──────── Raw data ────────

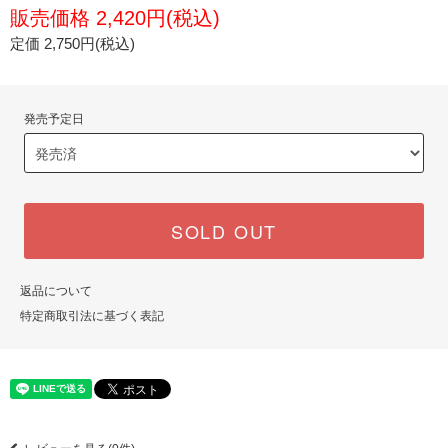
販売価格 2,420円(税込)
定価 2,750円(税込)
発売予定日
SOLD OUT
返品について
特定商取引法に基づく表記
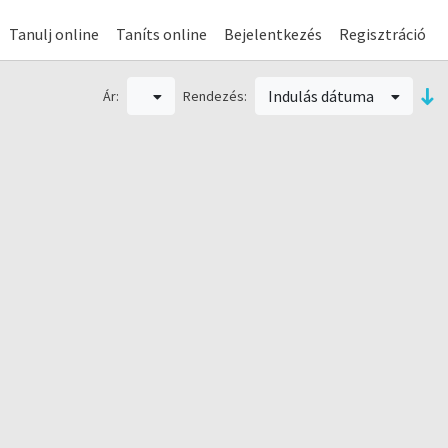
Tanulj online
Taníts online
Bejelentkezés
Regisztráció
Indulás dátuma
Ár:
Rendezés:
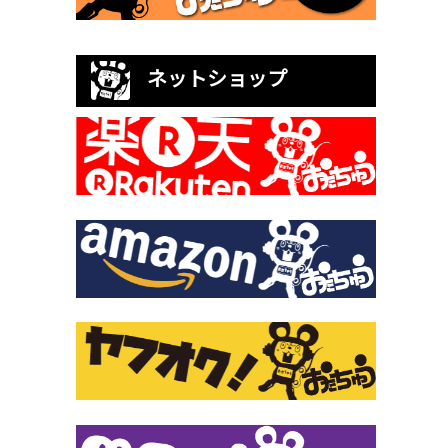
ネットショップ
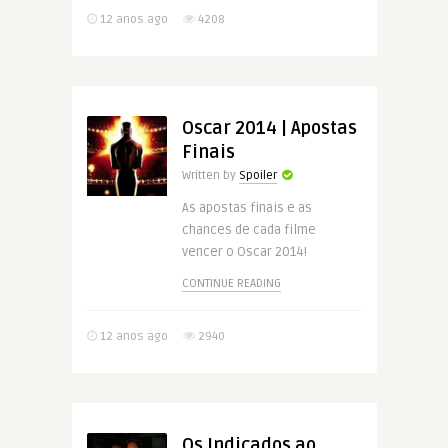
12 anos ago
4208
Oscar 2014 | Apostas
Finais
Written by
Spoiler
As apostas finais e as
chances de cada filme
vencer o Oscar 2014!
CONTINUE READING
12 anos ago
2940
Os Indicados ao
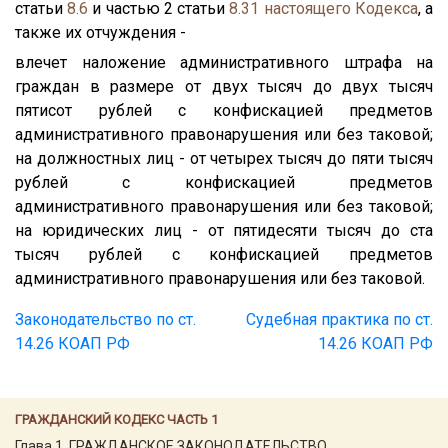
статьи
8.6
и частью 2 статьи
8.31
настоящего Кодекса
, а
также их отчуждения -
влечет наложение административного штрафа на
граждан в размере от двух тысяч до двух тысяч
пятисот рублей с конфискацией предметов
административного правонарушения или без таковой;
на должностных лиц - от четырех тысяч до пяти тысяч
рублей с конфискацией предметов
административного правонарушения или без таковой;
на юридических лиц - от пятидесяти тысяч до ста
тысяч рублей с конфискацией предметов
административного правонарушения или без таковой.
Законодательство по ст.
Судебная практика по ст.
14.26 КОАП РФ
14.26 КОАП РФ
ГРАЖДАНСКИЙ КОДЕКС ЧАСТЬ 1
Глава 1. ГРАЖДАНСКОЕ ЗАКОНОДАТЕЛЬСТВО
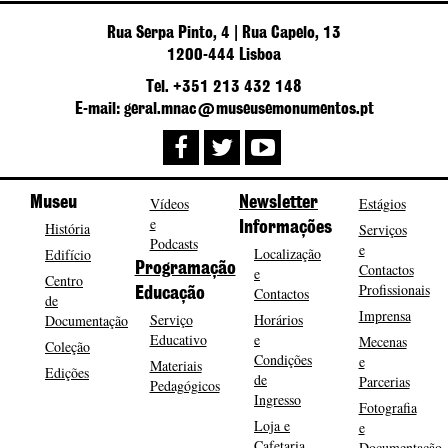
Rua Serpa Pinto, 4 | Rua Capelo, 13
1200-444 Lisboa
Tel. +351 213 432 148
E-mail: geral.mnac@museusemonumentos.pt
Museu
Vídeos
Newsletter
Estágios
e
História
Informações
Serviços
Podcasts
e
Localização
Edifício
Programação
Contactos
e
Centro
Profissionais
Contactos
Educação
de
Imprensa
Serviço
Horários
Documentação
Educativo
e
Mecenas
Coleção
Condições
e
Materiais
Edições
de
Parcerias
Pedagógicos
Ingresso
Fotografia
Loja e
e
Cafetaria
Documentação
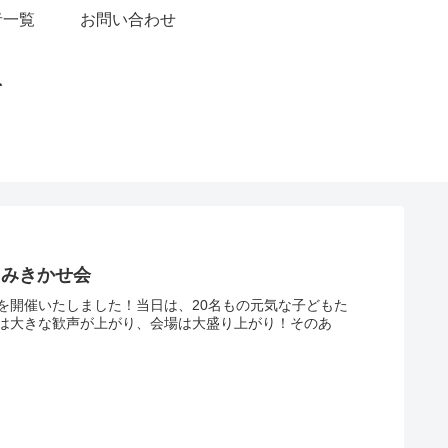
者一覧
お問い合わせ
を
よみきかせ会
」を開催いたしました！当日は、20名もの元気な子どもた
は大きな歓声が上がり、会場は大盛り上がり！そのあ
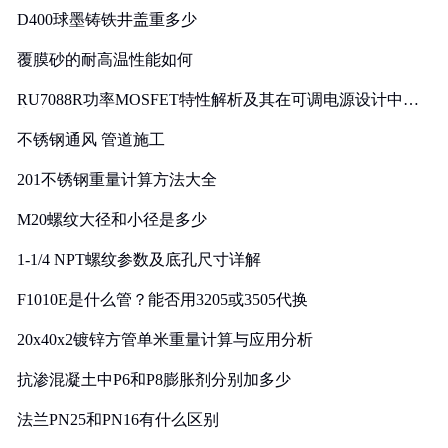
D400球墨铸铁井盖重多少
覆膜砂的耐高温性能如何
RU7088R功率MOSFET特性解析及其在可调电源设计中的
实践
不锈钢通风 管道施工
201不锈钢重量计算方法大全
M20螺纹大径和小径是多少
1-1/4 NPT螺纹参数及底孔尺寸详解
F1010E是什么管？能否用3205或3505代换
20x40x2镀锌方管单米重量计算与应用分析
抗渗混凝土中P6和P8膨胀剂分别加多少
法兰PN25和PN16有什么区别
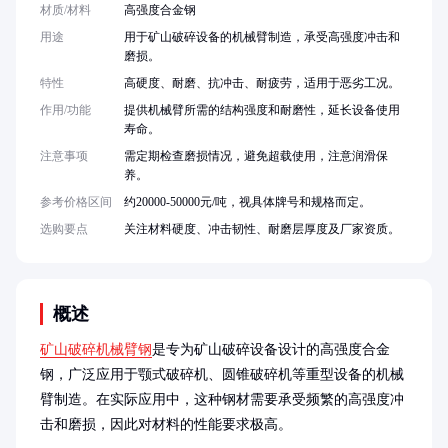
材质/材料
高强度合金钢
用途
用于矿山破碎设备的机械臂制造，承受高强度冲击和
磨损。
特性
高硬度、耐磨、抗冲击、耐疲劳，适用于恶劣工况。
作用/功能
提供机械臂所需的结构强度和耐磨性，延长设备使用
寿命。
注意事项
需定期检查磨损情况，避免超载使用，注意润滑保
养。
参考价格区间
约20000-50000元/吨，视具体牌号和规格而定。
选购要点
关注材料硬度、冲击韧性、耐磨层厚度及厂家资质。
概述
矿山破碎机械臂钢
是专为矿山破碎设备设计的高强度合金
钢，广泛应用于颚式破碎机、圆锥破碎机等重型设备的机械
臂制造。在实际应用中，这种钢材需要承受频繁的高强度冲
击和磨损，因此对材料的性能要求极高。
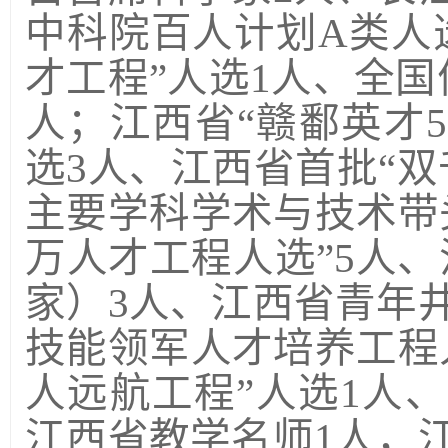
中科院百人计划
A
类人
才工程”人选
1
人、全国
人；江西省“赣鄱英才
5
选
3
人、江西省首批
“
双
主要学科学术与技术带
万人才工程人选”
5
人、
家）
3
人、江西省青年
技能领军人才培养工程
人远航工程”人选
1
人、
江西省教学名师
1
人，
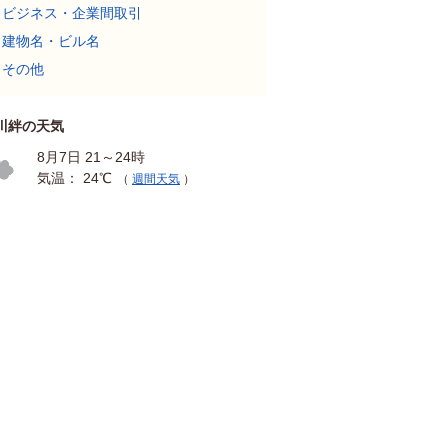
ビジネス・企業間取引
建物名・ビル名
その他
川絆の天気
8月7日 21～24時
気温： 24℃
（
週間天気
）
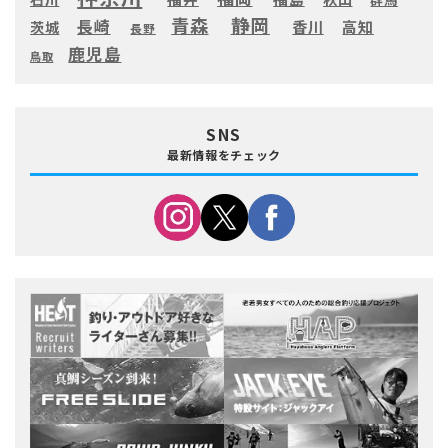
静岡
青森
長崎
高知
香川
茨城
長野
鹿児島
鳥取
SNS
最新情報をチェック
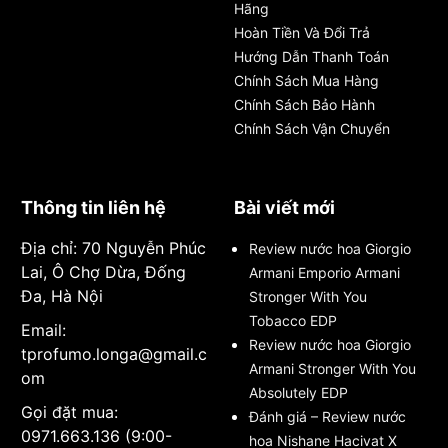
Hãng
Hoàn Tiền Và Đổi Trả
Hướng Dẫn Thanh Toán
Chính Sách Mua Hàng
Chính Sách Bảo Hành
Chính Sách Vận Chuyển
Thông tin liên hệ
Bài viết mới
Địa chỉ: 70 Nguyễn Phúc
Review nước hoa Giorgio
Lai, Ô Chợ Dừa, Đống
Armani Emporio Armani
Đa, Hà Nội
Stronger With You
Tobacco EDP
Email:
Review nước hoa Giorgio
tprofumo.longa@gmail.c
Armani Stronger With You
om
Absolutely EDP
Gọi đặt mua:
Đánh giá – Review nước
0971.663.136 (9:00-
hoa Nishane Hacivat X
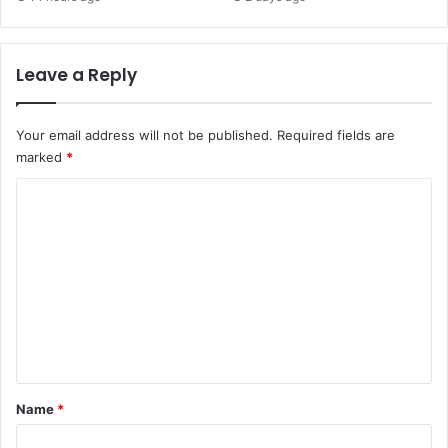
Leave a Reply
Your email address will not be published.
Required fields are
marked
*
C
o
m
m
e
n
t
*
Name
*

────────
──────── Raw data ────────

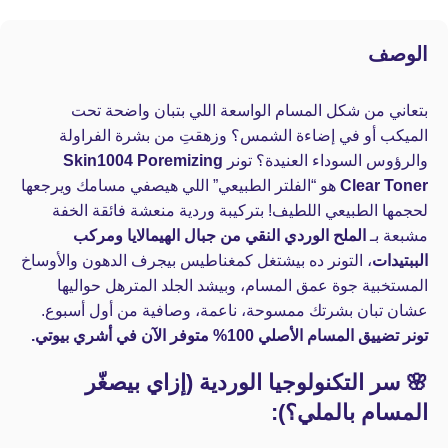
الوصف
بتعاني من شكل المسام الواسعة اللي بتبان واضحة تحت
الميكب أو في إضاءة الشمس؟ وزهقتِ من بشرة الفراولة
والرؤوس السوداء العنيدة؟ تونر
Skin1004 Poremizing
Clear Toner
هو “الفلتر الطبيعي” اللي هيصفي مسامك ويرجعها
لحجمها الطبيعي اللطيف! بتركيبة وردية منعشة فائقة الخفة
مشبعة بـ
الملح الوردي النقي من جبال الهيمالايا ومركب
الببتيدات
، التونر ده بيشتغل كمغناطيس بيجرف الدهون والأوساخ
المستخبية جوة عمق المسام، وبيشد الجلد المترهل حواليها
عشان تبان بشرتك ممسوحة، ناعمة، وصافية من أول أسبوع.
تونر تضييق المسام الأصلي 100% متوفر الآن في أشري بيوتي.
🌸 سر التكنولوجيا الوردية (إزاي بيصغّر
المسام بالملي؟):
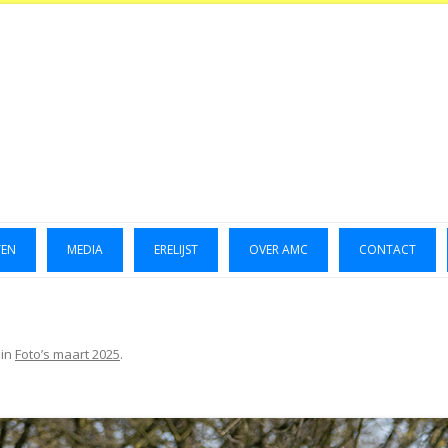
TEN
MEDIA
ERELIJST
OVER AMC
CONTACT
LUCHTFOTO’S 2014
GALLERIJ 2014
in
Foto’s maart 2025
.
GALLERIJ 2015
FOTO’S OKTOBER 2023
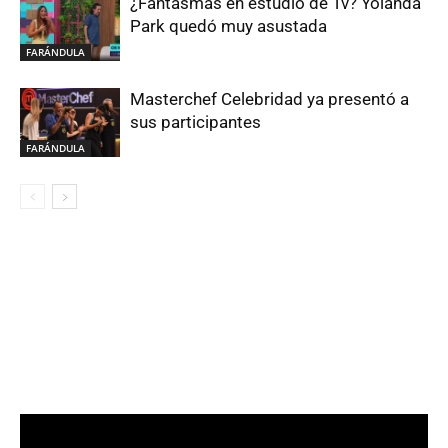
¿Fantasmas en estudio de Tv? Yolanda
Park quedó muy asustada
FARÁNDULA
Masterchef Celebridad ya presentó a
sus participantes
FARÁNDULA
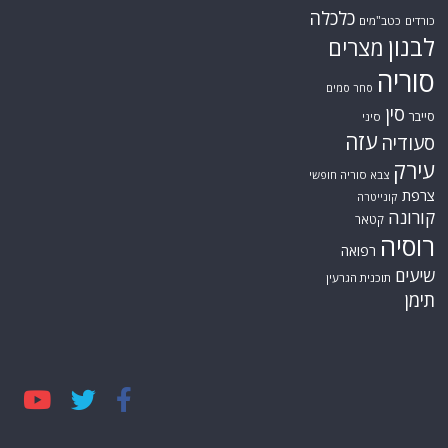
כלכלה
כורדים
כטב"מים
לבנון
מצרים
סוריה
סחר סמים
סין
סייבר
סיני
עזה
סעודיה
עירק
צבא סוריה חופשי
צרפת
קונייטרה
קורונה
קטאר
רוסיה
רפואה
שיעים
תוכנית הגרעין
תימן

────────

■ Task to complete
Say how many lines above include "тысяч". The number alone is the answer.

■ Output below
4